**GOAL OF THE EXERCISE**. Go through the following listing and count each line that contains the string "оборудование"; the answer is that number alone.

**RECORDS PROVIDED**.

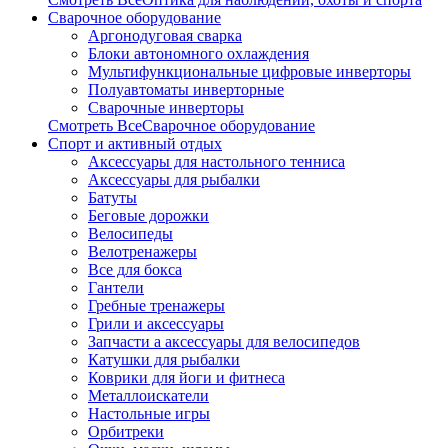
Сварочное оборудование
Аргонодуговая сварка
Блоки автономного охлаждения
Мультифункциональные цифровые инверторы
Полуавтоматы инверторные
Сварочные инверторы
Смотреть ВсеСварочное оборудование
Спорт и активный отдых
Аксессуары для настольного тенниса
Аксессуары для рыбалки
Батуты
Беговые дорожки
Велосипеды
Велотренажеры
Все для бокса
Гантели
Гребные тренажеры
Грили и аксессуары
Запчасти а аксессуары для велосипедов
Катушки для рыбалки
Коврики для йоги и фитнеса
Металлоискатели
Настольные игры
Орбитреки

**OUTPUT FOR THIS EXERCISE**. 2